お嬢がガッカリした顔でキャラメルの箱を見せてきた。


「いや。そんな訳ないだろう。

 キャラメルの箱に何かヒントがあるのではないか?

 ほら、よく見てみろ」


「いいえ。

 この一年、私の功績はキャラメル一箱分にしか値しないとサンタクロースに評価されたのです。

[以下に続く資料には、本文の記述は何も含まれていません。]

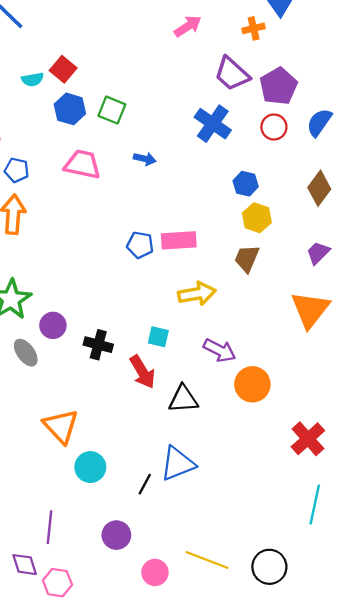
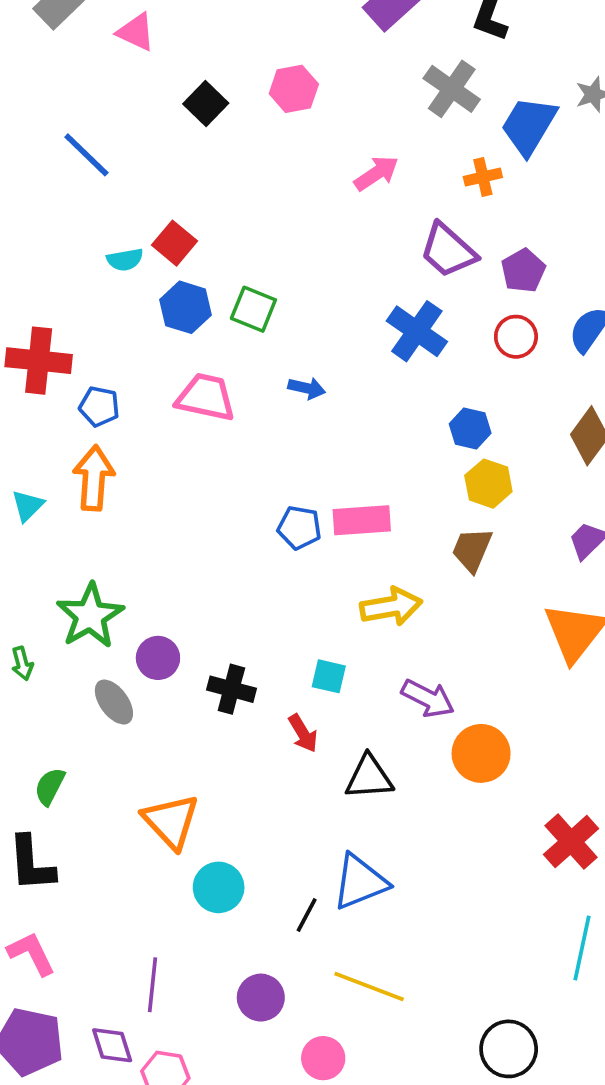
purple pentagon: (278, 86) -> (523, 271), size x0.7
red arrow: (142, 372) -> (303, 733), size x0.7
yellow line: (207, 560) -> (369, 987), moved

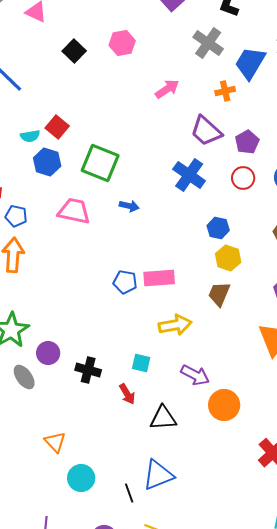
blue hexagon: (186, 307) -> (47, 162), moved
green square: (253, 309) -> (100, 163), size x1.5
orange triangle: (171, 821) -> (55, 442), size x0.7
black line: (307, 915) -> (129, 493), turned -48

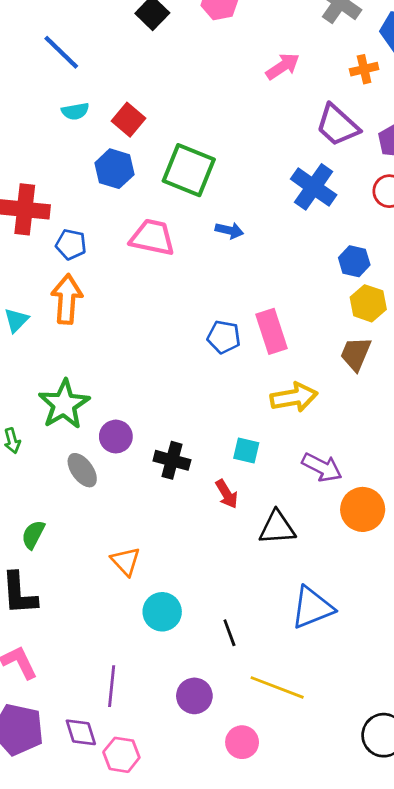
cyan semicircle: (30, 136) -> (75, 111), moved
pink rectangle: (159, 278) -> (271, 331), turned 76
blue triangle: (158, 475) -> (312, 608), moved

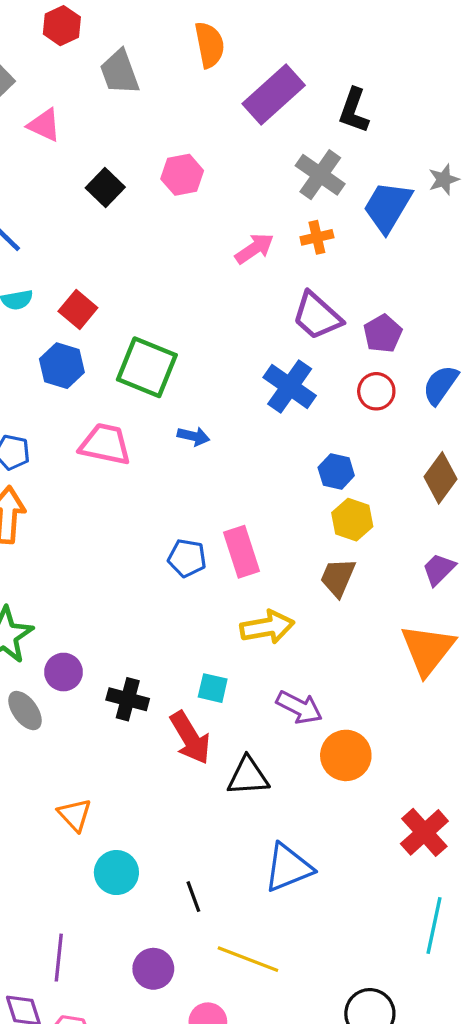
orange cross: (364, 69) -> (317, 237), moved
red arrow: (227, 494) -> (190, 738), size x1.6

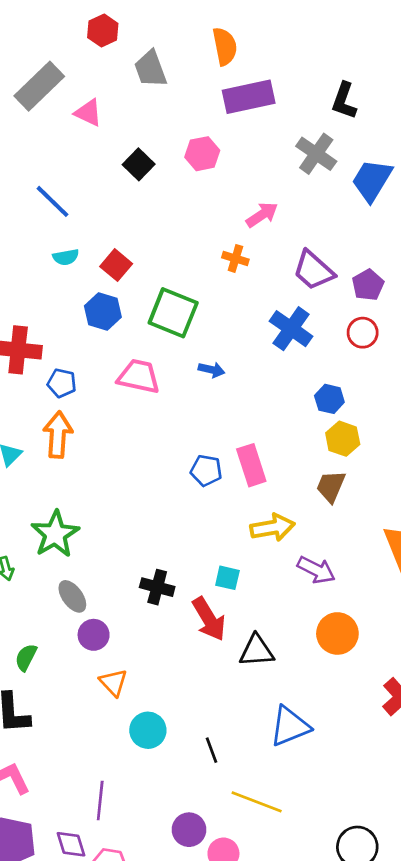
purple rectangle: (274, 95) -> (249, 97), moved, turned 30
orange cross: (317, 237) -> (235, 258), moved, turned 30
purple circle: (64, 672) -> (94, 635), moved
purple arrow: (299, 707) -> (316, 570), moved
purple circle: (153, 969) -> (189, 830), moved

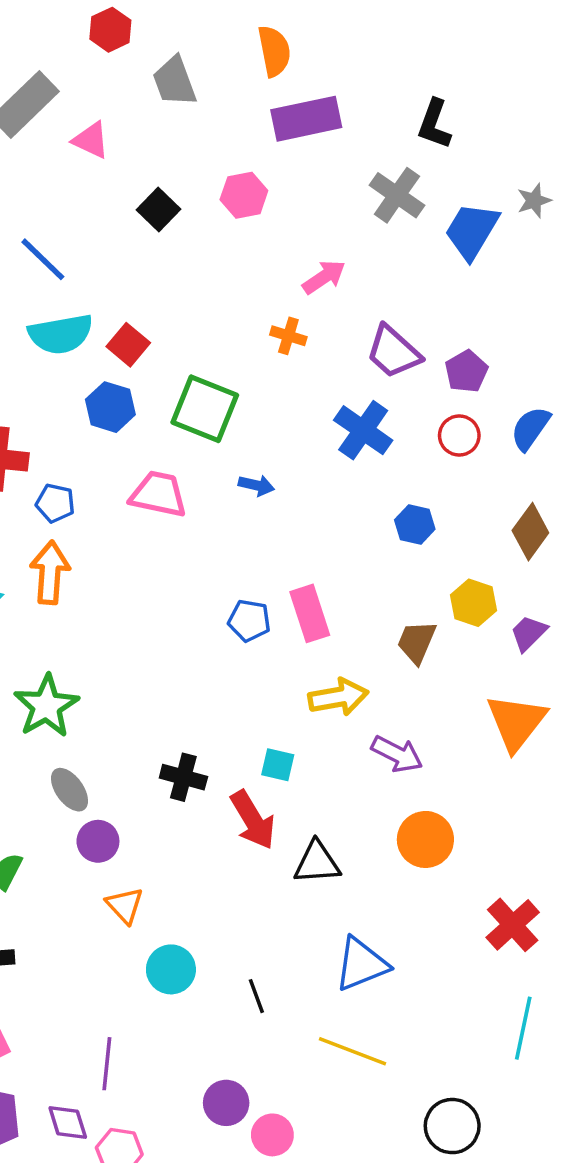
cyan semicircle: (66, 257) -> (61, 334), size x1.8
yellow hexagon: (343, 439) -> (473, 603), moved
yellow line: (257, 802) -> (352, 1051), moved

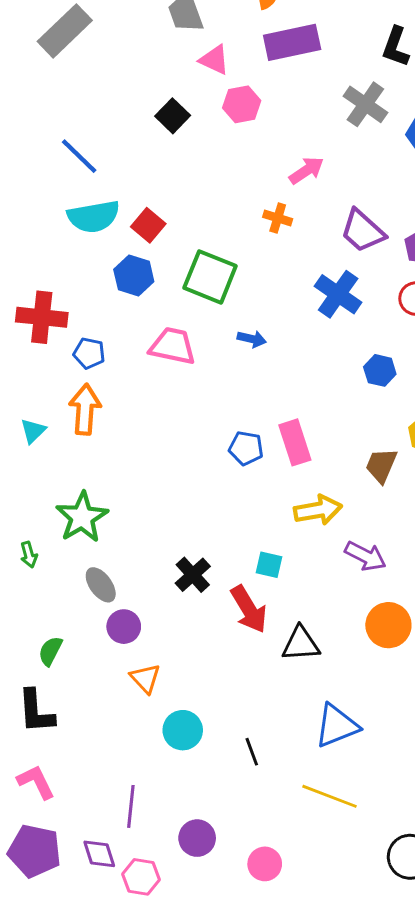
pink triangle: (91, 140) -> (214, 60), moved
black cross: (183, 777) -> (193, 575), turned 33
purple circle: (226, 1103) -> (197, 838), moved

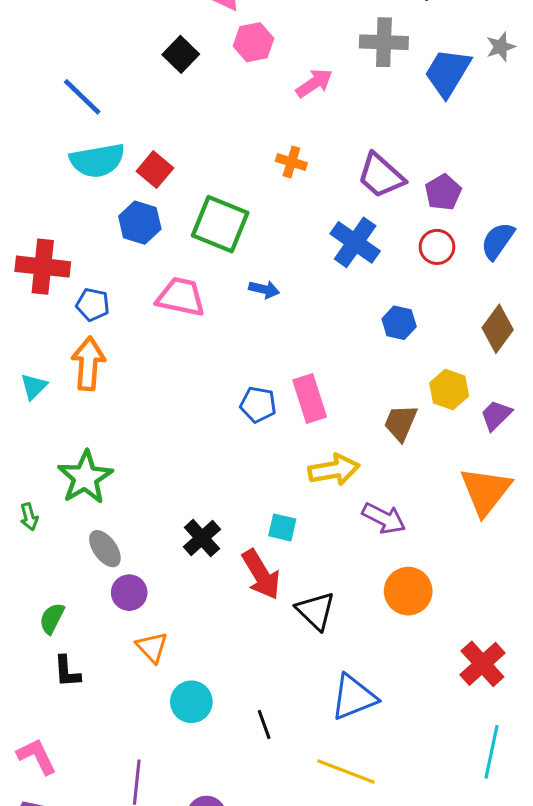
gray cross: (365, 104) -> (384, 42), turned -33
pink arrow: (306, 170) -> (314, 83), moved
black triangle: (301, 644) -> (316, 611), turned 48
black L-shape: (36, 711) -> (67, 671), moved, size x0.7

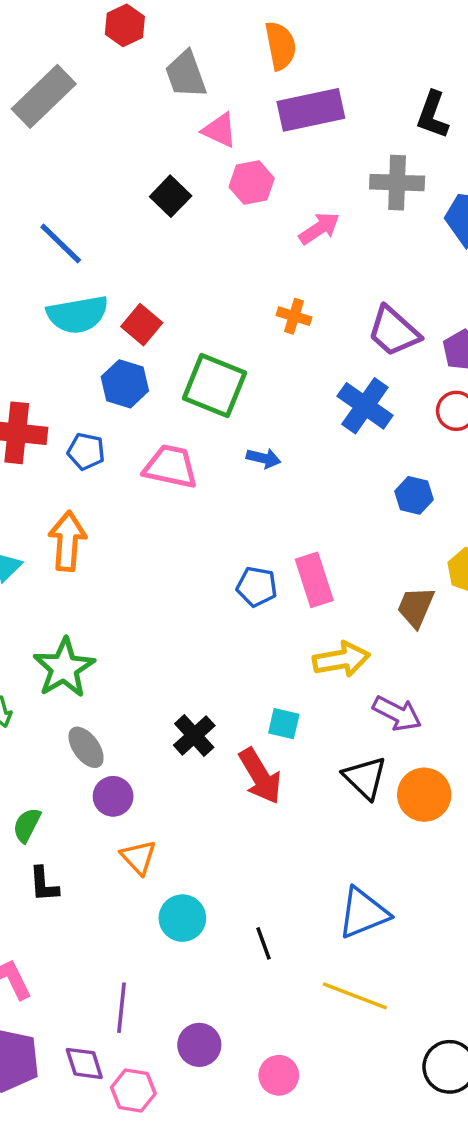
blue pentagon: (93, 305) -> (86, 451), moved
black triangle: (316, 611) -> (365, 778), moved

 仕方がありません。サンタクロースの評価を真摯に受け止めます」


「功績って……。

 お前が今まで残したものなど何もないから、その理論でいくとキャラメルすら貰えないと思うが」


「そうですね……。

 このキャラメルの箱の中にキャラメルは十二粒。

『一年は十二ヶ月だから、一ヶ月に一粒食べろ。お前にはそれがお似合いだ』

 サンタはそう言いたかったのでしょう」


「お嬢。とにかくキャラメルを食ってみたらどうだ?

何か良いアイデアが思い浮かぶかも知れないぞ?」


「いえ。十二粒しか入っていないのですから、記念すべき一粒目は、来年の元旦にいただきます」


「キャラメルの数などどうでも良いから、つべこべ言わずに食えー!」


 キャラメルの包みを剥がし、キャラメルをお嬢の口にねじ込んだ。


「黒川、止め……、あッ! 美味ッ!

 黒川。このキャラメル、普通のキャラメルじゃなくて、柔らかキャラメルですよ!」


「……そうか。良かったな。

 それは柔らかキャラメルではなく、生キャラメルという名前だ。生キャラメルは消費期限が短いから早めに食……」


お嬢は俺が話し終える前にキャラメルを食べ尽くしていた。


己の日頃の行いを悔い改めながら、一ヶ月に一粒ずつ食べると言っていなかったか?



「……まあ良い。

 お嬢、箱の中をよく確認してみろ」


「ん……?

 あ! 箱の中に小さな紙が入っている。

 何か暗号のようですね」



ああ、面倒臭い。


撮影担当は、絶妙なヒントを出しながら、お嬢をサポートしていかなければならない。


今年はゴールの宝箱にたどり着くまで何時間かかるだろう……。



『新たな黒歴史を紐解け』



「黒歴史……?

 はッ! 黒川、もしかして私のポエムのことでしょうか?

 新たなということは……。昨日書いたポエム!」



お嬢が机の引き出しから日記帳を取り出す。

お嬢。調子が上がってきたな……。いいぞ!



「ええと……。『塩大福。塩大福は甘さの中に、ほんのりしょっぱさがあって、そのしょっぱさが甘さを引き立て、まるでスイカに塩をかけるとスイカの甘さが引き立つという先人達の教えを上手く取り入れているんだな。これを温故知新と言うんだな』

 ……黒川。このポエムをどう紐解けば良いのでしょうか?」


「知るか!」


青田君……。

頼むから、もう少し分かりやすい暗号にしてやってくれ……。


「黒川。

 私はスイカにヒントが隠されているのではないかと思います。

 キッチンへ行き、スイカを切ってみましょう」


「いや、お嬢。今は冬だぞ。

 お嬢のクリスマスプレゼントごときに、わざわざスイカを用意するわけないだろう」


「黒川、酷い!

 私だってこんな回りくどい方法ではなく、さっさとプレゼントを戴きたいですよ。

 とにかくスイカを探しにキッチンへ向かいますよ」


お嬢が日記帳を閉じようとすると、日記帳の間から紙切れが落ちた。